Hacker News new | past | comments | ask | show | jobs | submit login

A number of errors in this article makes me wary:

1. The "request" line in HTTP is not a header - it is the request, which can have associated headers. The headers are all “about” the request. The request itself is not a header, and does not follow the header syntax. (The historical reason for this is that the request line was defined in HTTP 0.9, which did not have headers.)

2. ISO-8859-1 is not “a crappy Windows character set”. It is an international standard specifically different from what Microsoft was using at the time (code page 437 was standard for MS-DOS in the US). Later, Windows switched to code page 1252, which is a copy of ISO-8859-1 except some extra glyphs in the bytes the ISO standard defined as control characters.

Thanks for the clarification about the request line, I'll edit the article to point that out!

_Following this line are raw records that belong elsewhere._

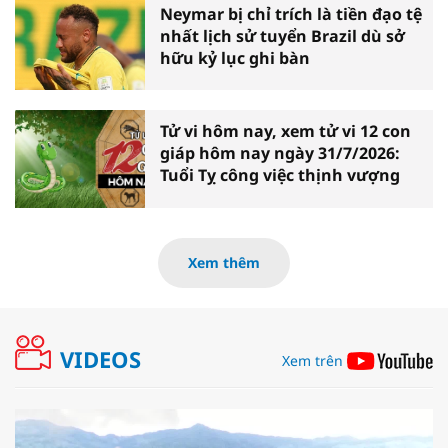
Neymar bị chỉ trích là tiền đạo tệ
nhất lịch sử tuyển Brazil dù sở
hữu kỷ lục ghi bàn
Tử vi hôm nay, xem tử vi 12 con
giáp hôm nay ngày 31/7/2026:
Tuổi Tỵ công việc thịnh vượng
Xem thêm
VIDEOS
Xem trên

I mostly referred to it as a "crappy Windows character set" because A) it has a limited set of characters, mostly Western European, and B) it's pretty much only used by Windows these days. While the term "crappy Windows character set" is not perhaps entirely accurate, it is a short, tongue in cheek summary of ISO-8859-1.

Unicode also has a limited set of characters, mostly those that the unicode consortium has agreed on including in the standard.

That's splitting hairs - UTF-8 allows for over a million code points, enough to cover pretty much every written language, and then some (including swathes of emoji characters). ISO-8859-1 has 256 code points, barely enough to cover Europe and America.

> Thanks for the clarification about the request line, I'll edit the article to point that out!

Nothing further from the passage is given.